[igt-dev] [PATCH i-g-t v2] tests/gem_reset_stats: Test for shared reset domain

Mon Feb 14 09:56:41 UTC 2022

From: Priyanka Dandamudi <priyanka.dandamudi at intel.com>

Added new subtest shared_reset_domain:
The test submits non-preemptible requests to all RCS+CCS or multi CCS engines,
kills one and expects the rest to survive.One of those engines is reset
by submitting a hang then expects all dependent engines to be reset.
It checks the status of victimized context after reset.

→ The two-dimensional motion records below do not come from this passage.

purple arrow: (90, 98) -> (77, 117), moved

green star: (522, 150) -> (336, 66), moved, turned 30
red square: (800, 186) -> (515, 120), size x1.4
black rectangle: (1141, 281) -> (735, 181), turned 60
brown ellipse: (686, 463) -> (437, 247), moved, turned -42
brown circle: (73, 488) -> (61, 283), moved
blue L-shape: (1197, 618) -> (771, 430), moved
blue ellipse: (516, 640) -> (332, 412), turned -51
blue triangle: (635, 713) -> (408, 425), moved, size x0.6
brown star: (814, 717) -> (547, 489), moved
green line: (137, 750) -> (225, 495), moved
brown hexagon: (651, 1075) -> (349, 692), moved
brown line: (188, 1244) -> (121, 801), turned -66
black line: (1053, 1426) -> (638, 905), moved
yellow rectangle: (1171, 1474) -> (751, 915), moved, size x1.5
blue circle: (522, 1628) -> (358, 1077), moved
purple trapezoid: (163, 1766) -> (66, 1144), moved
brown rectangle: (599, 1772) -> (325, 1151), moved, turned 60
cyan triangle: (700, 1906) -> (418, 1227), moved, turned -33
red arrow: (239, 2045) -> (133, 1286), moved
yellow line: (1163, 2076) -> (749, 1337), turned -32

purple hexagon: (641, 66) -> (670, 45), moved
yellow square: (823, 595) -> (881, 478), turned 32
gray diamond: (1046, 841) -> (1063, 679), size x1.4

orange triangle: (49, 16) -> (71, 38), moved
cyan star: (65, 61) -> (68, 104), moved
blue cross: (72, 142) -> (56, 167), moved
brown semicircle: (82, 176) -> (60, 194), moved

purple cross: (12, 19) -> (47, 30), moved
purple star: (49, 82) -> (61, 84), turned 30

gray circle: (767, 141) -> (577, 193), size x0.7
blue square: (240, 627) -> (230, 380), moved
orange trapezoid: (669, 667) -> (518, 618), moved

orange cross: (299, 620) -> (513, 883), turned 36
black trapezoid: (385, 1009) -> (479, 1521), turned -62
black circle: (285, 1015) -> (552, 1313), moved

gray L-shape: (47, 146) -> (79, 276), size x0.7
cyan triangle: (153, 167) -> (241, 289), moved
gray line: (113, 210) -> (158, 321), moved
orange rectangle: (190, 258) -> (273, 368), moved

v2:Modified code for all engines.

Issue:
After reset of target engine, the status of the contexts of other
engines are not consistent, they are either showing as victimized or
noerror but expected is for dependent engines, contexts should be
as victimized but for others as no error.

Signed-off-by: Priyanka Dandamudi <priyanka.dandamudi at intel.com>
Cc: Matt Roper <matthew.d.roper at intel.com>
Cc: Melkaveri, Arjun <arjun.melkaveri at intel.com>
---
 tests/i915/gem_reset_stats.c | 108 ++++++++++++++++++++++++++++++++++-
 1 file changed, 106 insertions(+), 2 deletions(-)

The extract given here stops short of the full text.